The only authority relied upon by the District Court and the majority of this court is an opinion filed December 17, 1932, in the suit of Andy Anderson v. United States, 5 F. Supp. 269, in the District Court for the Eastern District of Kentucky. There the claimant appealed to the Central Board of Appeals and then brought suit. Within a month the Veterans' Bureau made a finding in his favor. Claimant then demanded judgment in the District Court on his policy. The District Court held that the appeal annulled the operative effect of the disagreement. It seems to the writer that the weight of that decision as an authority is very greatly weakened by the fact that the only practical result of that court's holding otherwise would have been to mulct the claimant in attorney's fees. Courts are loath to take jurisdiction when the only effect of their taking it will be to mulct the plaintiff in attorney's fees. See Mara v. U.S. (D.C.) 54 F.2d 397, 399.
As recently as the case of U.S. v. Bass, 64 F.2d 467, this court saw no inconsistency between the simultaneous maintenance of a proceeding in the bureau and a suit in the District Court.
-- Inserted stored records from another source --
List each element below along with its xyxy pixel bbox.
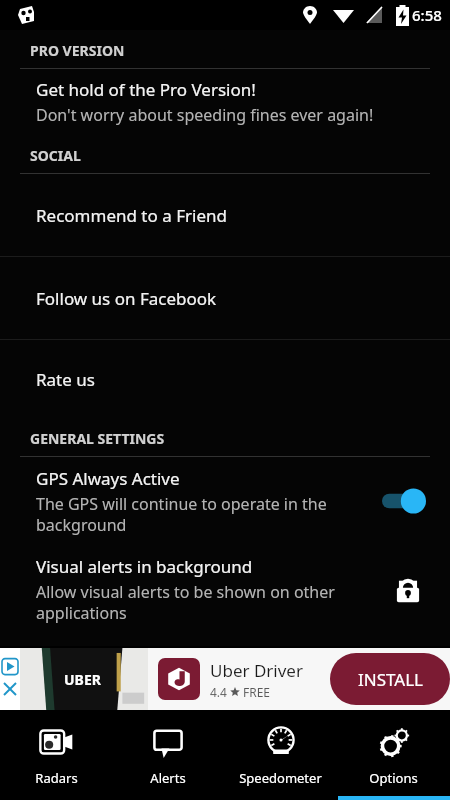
staticText: Speedometer <box>239 769 322 787</box>
staticText: PRO VERSION <box>30 41 125 60</box>
button[interactable]: Alerts <box>112 712 224 800</box>
button[interactable]: GPS Always Active toggle <box>380 487 428 515</box>
staticText: Radars <box>35 769 78 787</box>
staticText: INSTALL <box>358 668 423 691</box>
button[interactable]: UBER <box>0 648 450 710</box>
button[interactable]: Follow us on Facebook <box>0 257 450 339</box>
button[interactable]: GPS Always Active <box>0 457 450 545</box>
button[interactable]: Options <box>337 712 450 800</box>
button[interactable]: Radars <box>0 712 112 800</box>
staticText: 4.4 <box>210 684 227 700</box>
staticText: Allow visual alerts to be shown on other… <box>36 581 335 624</box>
staticText: Follow us on Facebook <box>36 287 217 310</box>
button[interactable]: Rate us <box>0 340 450 418</box>
staticText: Alerts <box>150 769 186 787</box>
staticText: Don't worry about speeding fines ever ag… <box>36 104 374 126</box>
staticText: Recommend to a Friend <box>36 204 227 227</box>
button[interactable]: Locked, Pro feature <box>388 569 428 609</box>
staticText: Visual alerts in background <box>36 555 253 578</box>
staticText: 6:58 <box>412 5 442 25</box>
button[interactable]: INSTALL <box>330 653 450 705</box>
staticText: Rate us <box>36 368 95 391</box>
button[interactable]: Get hold of the Pro Version! <box>0 69 450 135</box>
button[interactable]: Speedometer <box>224 712 337 800</box>
staticText: Options <box>369 769 418 787</box>
staticText: SOCIAL <box>30 146 81 165</box>
staticText: UBER <box>64 670 101 689</box>
staticText: The GPS will continue to operate in the … <box>36 493 327 536</box>
staticText: Uber Driver <box>210 659 303 682</box>
staticText: GENERAL SETTINGS <box>30 429 165 448</box>
button[interactable]: Recommend to a Friend <box>0 174 450 256</box>
staticText: FREE <box>243 684 271 700</box>
staticText: Get hold of the Pro Version! <box>36 78 256 101</box>
button[interactable]: Visual alerts in background <box>0 545 450 633</box>
staticText: GPS Always Active <box>36 467 180 490</box>
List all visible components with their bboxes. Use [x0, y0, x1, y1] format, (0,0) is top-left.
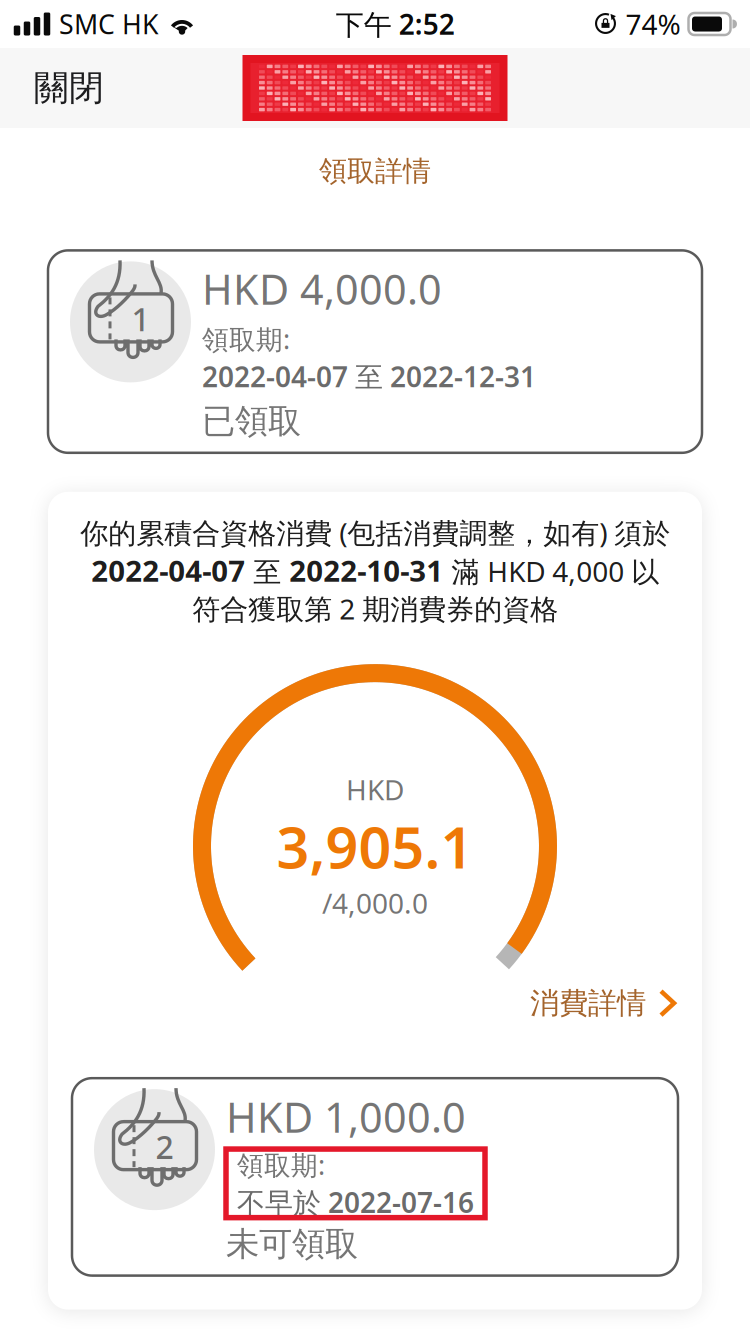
staticText: 74% [626, 5, 680, 43]
staticText: 2022-04-07 至 2022-12-31 [202, 358, 536, 395]
staticText: HKD 4,000.0 [202, 261, 442, 316]
staticText: 1 [132, 298, 150, 340]
button[interactable]: 1 [48, 250, 702, 453]
staticText: 領取期: [237, 1147, 325, 1182]
staticText: 領取詳情 [319, 154, 431, 188]
staticText: 領取期: [202, 321, 290, 357]
staticText: 下午 2:52 [336, 5, 455, 43]
staticText: HKD 1,000.0 [226, 1089, 466, 1144]
staticText: 已領取 [202, 401, 301, 442]
staticText: 不早於 2022-07-16 [237, 1184, 474, 1221]
staticText: 未可領取 [226, 1224, 358, 1264]
staticText: 2 [156, 1125, 174, 1168]
staticText: SMC HK [59, 6, 159, 42]
staticText: HKD [346, 771, 404, 808]
button[interactable]: 關閉 [16, 55, 122, 121]
staticText: /4,000.0 [322, 884, 428, 921]
staticText: 消費詳情 [530, 985, 646, 1021]
button[interactable]: 消費詳情 [530, 1028, 702, 1078]
staticText: 3,905.1 [276, 808, 474, 884]
staticText: 你的累積合資格消費 (包括消費調整，如有) 須於 2022-04-07 至 20… [80, 514, 670, 627]
button[interactable]: 2 [72, 1078, 678, 1276]
staticText: 關閉 [34, 67, 104, 109]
In that case, Judge Wilkerson, speaking for the court, said [page 469 of 64 F.2d]: "In this connection it should not be overlooked that the suit had been pending four years at the time of the trial, and that if the bureau thought the plaintiff was entitled to the insurance it could have made an award even after the suit was brought as was done in Dobbie v. U.S. (D.C.) 19 F.2d 656."
In the Dobbie Case, supra, Judge Hutcheson considered a state of facts which involved the simultaneous maintenance of proceedings in the bureau and in the District Court, and sustained the jurisdiction of the court.
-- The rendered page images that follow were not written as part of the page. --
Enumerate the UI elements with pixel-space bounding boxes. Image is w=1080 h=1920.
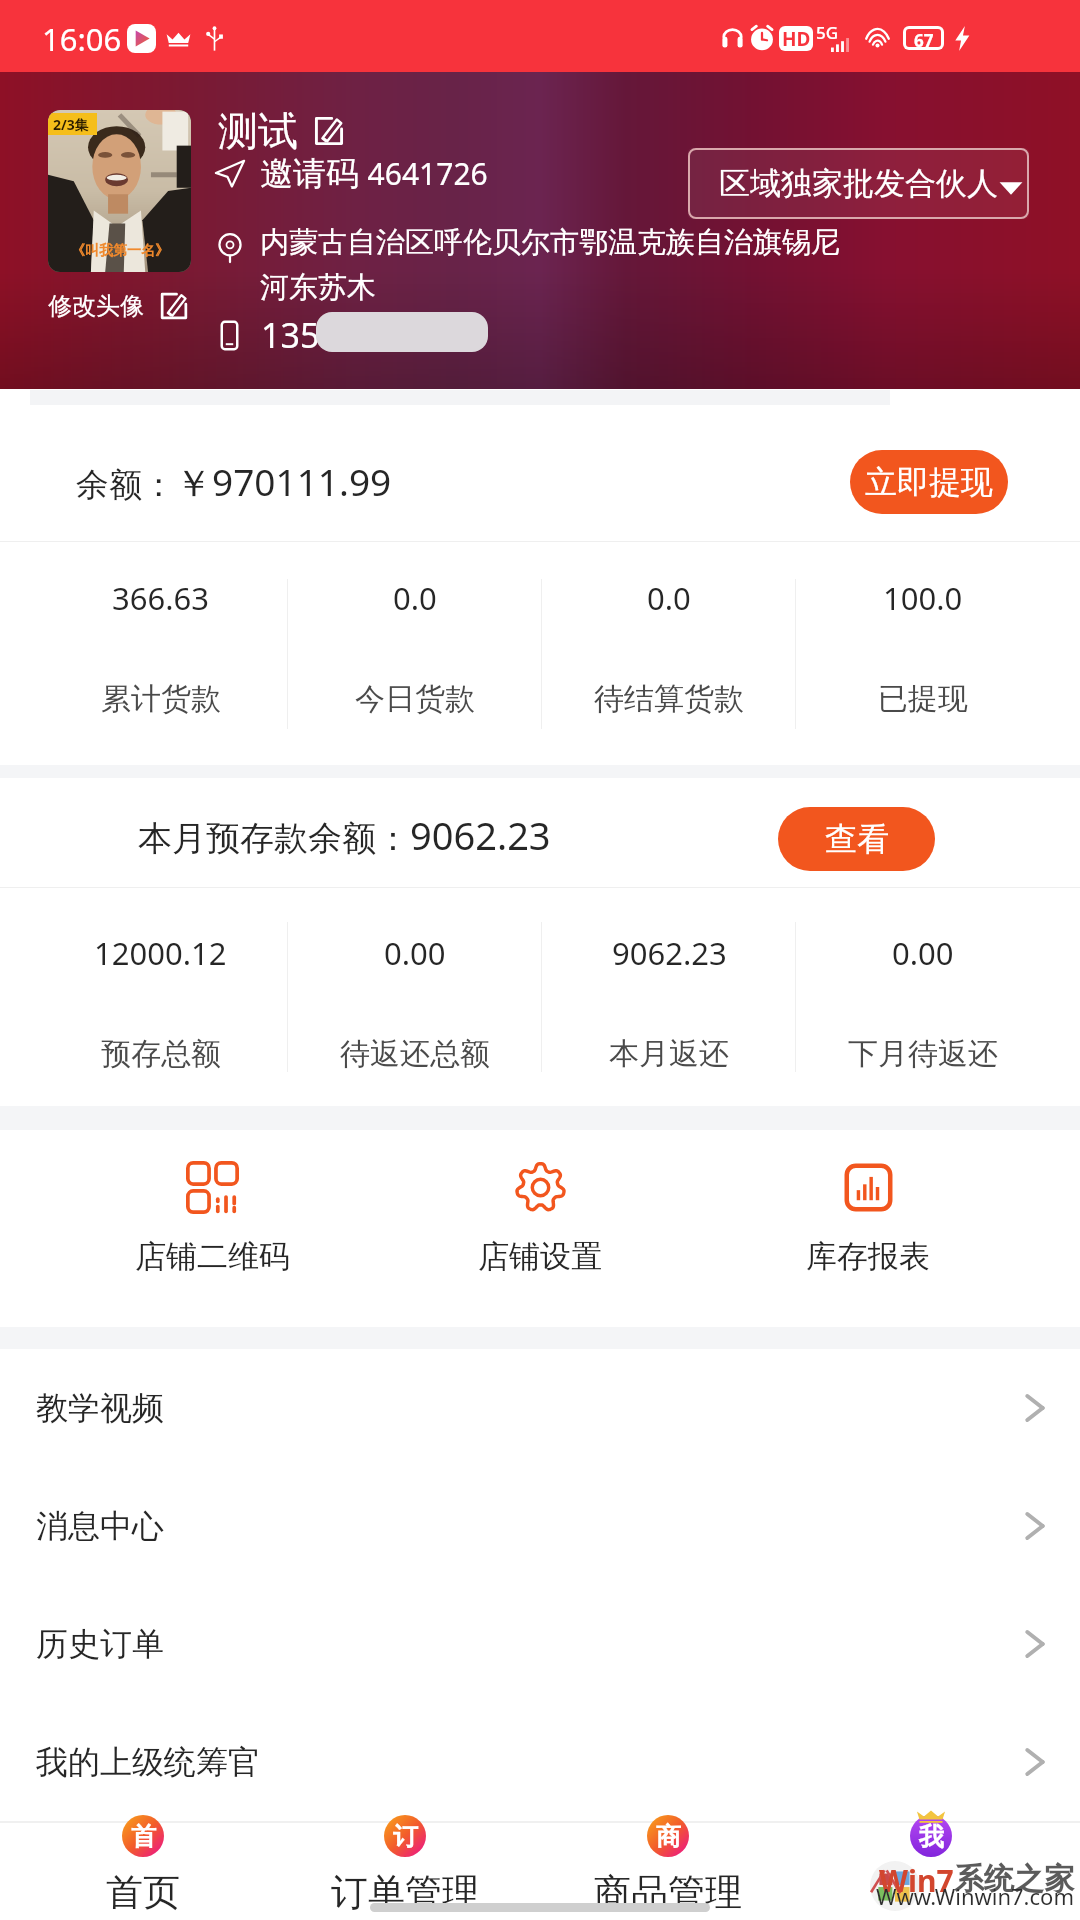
button[interactable]: 我的上级统筹官	[0, 1703, 1080, 1821]
staticText: 已提现	[878, 680, 968, 718]
staticText: 邀请码 4641726	[260, 150, 488, 195]
staticText: 9062.23	[612, 932, 727, 974]
staticText: 订单管理	[331, 1869, 479, 1916]
staticText: Win7	[879, 1860, 954, 1901]
staticText: 12000.12	[94, 932, 227, 974]
staticText: 教学视频	[36, 1388, 164, 1428]
staticText: 《叫我第一名》	[71, 242, 169, 260]
button[interactable]: 历史订单	[0, 1585, 1080, 1703]
staticText: 订	[393, 1821, 418, 1852]
button[interactable]: 我的	[799, 1821, 1062, 1920]
button[interactable]: 立即提现	[850, 450, 1008, 514]
staticText: 我	[919, 1821, 944, 1852]
button[interactable]: 消息中心	[0, 1467, 1080, 1585]
staticText: 今日货款	[355, 680, 475, 718]
staticText: 店铺二维码	[135, 1237, 290, 1276]
staticText: 下月待返还	[848, 1035, 998, 1073]
button[interactable]: Edit name	[312, 114, 346, 148]
staticText: 商	[656, 1821, 681, 1852]
staticText: 本月返还	[609, 1035, 729, 1073]
button[interactable]: 店铺设置	[376, 1130, 704, 1327]
staticText: 本月预存款余额：9062.23	[138, 809, 551, 861]
staticText: 135	[261, 312, 320, 358]
staticText: 修改头像	[48, 291, 144, 321]
staticText: 我的上级统筹官	[36, 1742, 260, 1782]
button[interactable]: 商	[536, 1821, 799, 1920]
staticText: HD	[782, 26, 811, 51]
staticText: Www.Winwin7.com	[876, 1881, 1074, 1911]
staticText: 系统之家	[954, 1860, 1074, 1898]
staticText: 商品管理	[594, 1869, 742, 1916]
staticText: 立即提现	[865, 462, 993, 502]
staticText: 区域独家批发合伙人	[719, 164, 998, 203]
staticText: 累计货款	[101, 680, 221, 718]
staticText: 待返还总额	[340, 1035, 490, 1073]
staticText: 100.0	[883, 577, 963, 619]
staticText: 店铺设置	[478, 1237, 602, 1276]
staticText: 余额：￥970111.99	[76, 456, 392, 507]
button[interactable]: 区域独家批发合伙人	[688, 148, 1029, 219]
button[interactable]: 订	[274, 1821, 536, 1920]
staticText: 预存总额	[101, 1035, 221, 1073]
staticText: 0.00	[892, 932, 954, 974]
button[interactable]: 店铺二维码	[48, 1130, 376, 1327]
staticText: 查看	[825, 819, 889, 859]
staticText: 16:06	[42, 18, 122, 60]
button[interactable]: Avatar	[48, 110, 191, 272]
staticText: 内蒙古自治区呼伦贝尔市鄂温克族自治旗锡尼 河东苏木	[260, 224, 840, 305]
staticText: 待结算货款	[594, 680, 744, 718]
staticText: 测试	[218, 106, 298, 156]
staticText: 2/3集	[53, 115, 89, 134]
button[interactable]: 库存报表	[704, 1130, 1032, 1327]
staticText: 消息中心	[36, 1506, 164, 1546]
staticText: 历史订单	[36, 1624, 164, 1664]
staticText: 0.00	[384, 932, 446, 974]
button[interactable]: 首	[12, 1821, 274, 1920]
button[interactable]: 修改头像	[48, 290, 190, 322]
staticText: 0.0	[647, 577, 691, 619]
staticText: 库存报表	[806, 1237, 930, 1276]
button[interactable]: 教学视频	[0, 1349, 1080, 1467]
button[interactable]: 查看	[778, 807, 935, 871]
staticText: 67	[914, 29, 934, 47]
staticText: 5G	[816, 21, 839, 44]
staticText: 0.0	[393, 577, 437, 619]
staticText: 366.63	[112, 577, 209, 619]
staticText: 首	[131, 1821, 156, 1852]
staticText: 首页	[106, 1869, 180, 1916]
If the District Court was without jurisdiction to try this case, the plaintiff and others similarly situated have lost all opportunity to submit their claims to the courts. This comes about through the application of "An Act to maintain the credit of the United States Government," approved March 20, 1933, 48 Stat. c. 3, p. 11, § 17 (38 USCA §§ 717, 718).
In the opinion of the writer, the judgment of the District Court should be reversed.